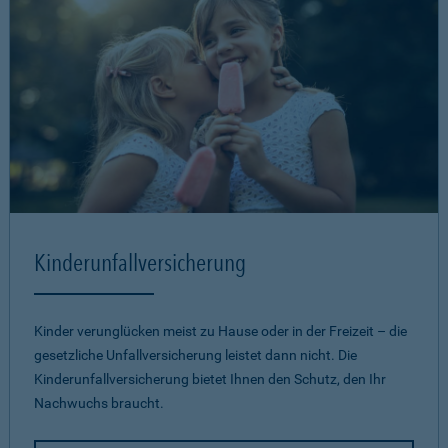
Kinderunfallversicherung
Kinder verunglücken meist zu Hause oder in der Freizeit – die
gesetzliche Unfallversicherung leistet dann nicht. Die
Kinderunfallversicherung bietet Ihnen den Schutz, den Ihr
Nachwuchs braucht.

__WORK TASK__: Look over the material above and report each line holding "Kinderunfallversicherung".

__RESPONSE AREA__:
Kinderunfallversicherung
Kinderunfallversicherung bietet Ihnen den Schutz, den Ihr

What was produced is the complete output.